Les instituts de sondage et les médias nationaux se contre-foutent de Midi-Pyrénées. Cette région ne les intéresse pas car le scrutin y semble joué d'avance, et son président de région ne fait
qu'y radoter les mêmes rangaines socialistes depuis 40 ans, en prenant bien soin de ne jamais fâcher personne.
Seules les frasques de Brigitte Barèges parviennent à peine à occuper quelques lignes dans les journaux nationaux.
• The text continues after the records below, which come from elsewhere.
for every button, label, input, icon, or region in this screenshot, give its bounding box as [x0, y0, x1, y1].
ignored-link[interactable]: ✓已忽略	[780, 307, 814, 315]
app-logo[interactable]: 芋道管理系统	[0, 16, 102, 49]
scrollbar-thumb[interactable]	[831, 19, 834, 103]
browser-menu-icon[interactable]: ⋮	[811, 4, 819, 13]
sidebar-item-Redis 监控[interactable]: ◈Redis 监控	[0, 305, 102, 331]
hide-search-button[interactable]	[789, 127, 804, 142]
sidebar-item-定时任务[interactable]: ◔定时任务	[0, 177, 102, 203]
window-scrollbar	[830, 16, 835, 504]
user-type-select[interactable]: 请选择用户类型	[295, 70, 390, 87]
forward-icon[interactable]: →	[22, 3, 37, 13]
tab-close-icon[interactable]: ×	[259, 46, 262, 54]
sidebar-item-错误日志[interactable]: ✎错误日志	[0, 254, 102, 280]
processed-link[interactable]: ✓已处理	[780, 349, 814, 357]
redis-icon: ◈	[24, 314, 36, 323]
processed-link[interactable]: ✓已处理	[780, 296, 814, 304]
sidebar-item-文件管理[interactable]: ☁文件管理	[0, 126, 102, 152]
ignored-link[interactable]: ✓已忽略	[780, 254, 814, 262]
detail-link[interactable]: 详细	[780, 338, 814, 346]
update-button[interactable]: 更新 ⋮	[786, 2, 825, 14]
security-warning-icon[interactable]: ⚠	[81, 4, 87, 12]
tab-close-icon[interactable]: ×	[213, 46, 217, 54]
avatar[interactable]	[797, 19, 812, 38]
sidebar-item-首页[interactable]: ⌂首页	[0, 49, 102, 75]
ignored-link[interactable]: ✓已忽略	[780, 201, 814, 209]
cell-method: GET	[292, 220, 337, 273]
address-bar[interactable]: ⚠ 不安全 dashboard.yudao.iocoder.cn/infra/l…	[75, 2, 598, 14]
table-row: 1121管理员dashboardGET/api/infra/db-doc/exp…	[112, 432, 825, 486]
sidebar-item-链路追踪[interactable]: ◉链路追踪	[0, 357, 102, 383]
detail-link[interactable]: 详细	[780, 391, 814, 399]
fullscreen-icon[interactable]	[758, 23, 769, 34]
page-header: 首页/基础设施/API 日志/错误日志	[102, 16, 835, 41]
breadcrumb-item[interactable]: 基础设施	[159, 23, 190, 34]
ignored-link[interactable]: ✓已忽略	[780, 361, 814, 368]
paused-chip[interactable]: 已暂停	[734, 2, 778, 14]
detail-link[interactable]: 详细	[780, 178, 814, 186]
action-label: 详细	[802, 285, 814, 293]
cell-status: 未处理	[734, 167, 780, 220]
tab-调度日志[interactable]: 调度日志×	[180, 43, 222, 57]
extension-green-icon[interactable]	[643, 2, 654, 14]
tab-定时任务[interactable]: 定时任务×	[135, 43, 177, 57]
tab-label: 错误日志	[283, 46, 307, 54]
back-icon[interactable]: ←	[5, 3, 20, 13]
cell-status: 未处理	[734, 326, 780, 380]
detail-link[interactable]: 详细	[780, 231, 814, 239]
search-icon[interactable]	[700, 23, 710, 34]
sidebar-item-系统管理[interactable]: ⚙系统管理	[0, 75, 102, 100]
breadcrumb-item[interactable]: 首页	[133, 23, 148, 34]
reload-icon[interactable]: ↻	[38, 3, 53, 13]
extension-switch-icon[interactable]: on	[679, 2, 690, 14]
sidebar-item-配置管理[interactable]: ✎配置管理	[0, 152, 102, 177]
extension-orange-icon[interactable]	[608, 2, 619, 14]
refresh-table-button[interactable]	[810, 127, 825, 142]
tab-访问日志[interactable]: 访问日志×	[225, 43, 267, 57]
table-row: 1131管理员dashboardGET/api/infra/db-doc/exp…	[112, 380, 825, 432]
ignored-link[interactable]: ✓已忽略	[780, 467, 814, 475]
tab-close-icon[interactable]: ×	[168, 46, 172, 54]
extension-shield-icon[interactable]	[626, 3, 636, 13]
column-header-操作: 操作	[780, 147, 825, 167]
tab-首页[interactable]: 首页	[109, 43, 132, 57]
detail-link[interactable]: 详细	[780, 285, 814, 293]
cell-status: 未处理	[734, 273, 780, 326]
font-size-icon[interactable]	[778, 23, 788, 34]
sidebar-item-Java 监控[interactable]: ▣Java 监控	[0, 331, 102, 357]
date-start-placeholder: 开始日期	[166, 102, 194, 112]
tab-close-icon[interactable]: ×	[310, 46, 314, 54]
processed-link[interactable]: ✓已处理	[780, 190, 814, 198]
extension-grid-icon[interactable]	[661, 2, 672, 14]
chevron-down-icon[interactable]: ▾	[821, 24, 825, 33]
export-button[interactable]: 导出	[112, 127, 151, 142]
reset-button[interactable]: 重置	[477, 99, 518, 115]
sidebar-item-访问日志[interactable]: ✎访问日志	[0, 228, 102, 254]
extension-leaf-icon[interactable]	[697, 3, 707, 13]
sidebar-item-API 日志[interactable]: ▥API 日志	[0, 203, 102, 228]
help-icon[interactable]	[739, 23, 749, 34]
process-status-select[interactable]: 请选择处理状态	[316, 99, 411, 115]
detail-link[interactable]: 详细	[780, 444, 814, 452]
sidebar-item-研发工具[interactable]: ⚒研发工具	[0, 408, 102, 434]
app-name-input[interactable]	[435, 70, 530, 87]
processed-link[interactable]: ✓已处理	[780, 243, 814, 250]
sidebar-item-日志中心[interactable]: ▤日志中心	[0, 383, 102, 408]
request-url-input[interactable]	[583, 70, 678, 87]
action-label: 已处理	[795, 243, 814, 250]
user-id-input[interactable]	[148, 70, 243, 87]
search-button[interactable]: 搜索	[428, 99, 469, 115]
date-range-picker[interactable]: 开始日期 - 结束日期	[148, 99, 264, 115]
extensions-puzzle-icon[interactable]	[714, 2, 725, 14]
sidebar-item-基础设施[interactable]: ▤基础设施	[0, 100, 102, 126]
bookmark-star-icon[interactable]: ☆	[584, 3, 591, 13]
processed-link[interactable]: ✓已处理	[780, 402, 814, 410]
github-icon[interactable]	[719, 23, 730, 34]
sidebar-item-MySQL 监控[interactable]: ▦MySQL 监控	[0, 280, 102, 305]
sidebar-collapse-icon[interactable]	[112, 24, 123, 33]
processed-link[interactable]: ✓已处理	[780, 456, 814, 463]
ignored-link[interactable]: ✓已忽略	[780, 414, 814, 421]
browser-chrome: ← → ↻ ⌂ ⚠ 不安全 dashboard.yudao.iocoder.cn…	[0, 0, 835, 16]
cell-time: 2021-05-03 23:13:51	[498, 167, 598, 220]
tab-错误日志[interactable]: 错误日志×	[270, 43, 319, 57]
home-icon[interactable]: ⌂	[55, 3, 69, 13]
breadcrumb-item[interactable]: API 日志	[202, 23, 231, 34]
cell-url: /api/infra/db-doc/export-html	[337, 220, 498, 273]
Le président du Conseil Economique et Social Régional, déclarait récemment: "Je
vais vous répondre par une question: pourquoi sommes-nous toujours en retard? Je me souviens qu'il y a 30 ans, Valéry Giscard d'Estaing avait annoncé à Mazamet un plan de rattrapage pour le grand
Sud-Ouest. Et que constate-t'on aujourd'hui? La région n'a pas achevé son désenclavement routier; les Pyrénées sont toujours un mur; la connexion aux grands réseaux ferroviaires n'est pas
achevée,... Conclusion, 30 ans après, Midi-Pyrénées reste une région cul-de-sac de l'Europe." "Dans cette région,
il y a une fâcheuse tendance à diaboliser les infrastructures de communication, doublée d'une incapacité chronique à prendre les bonnes décisions."
Midi-Pyrénées se résume donc à une région de ploucs où il fait bon vivre, et où on lâche des ours pour distraire les bobos parisiens. Osez demander le changement. Rejoignez l'Union des Ploucs de
Midi-Pyrénées !
Le maire de Ramonvillage, fier de sa nouvelle demeure.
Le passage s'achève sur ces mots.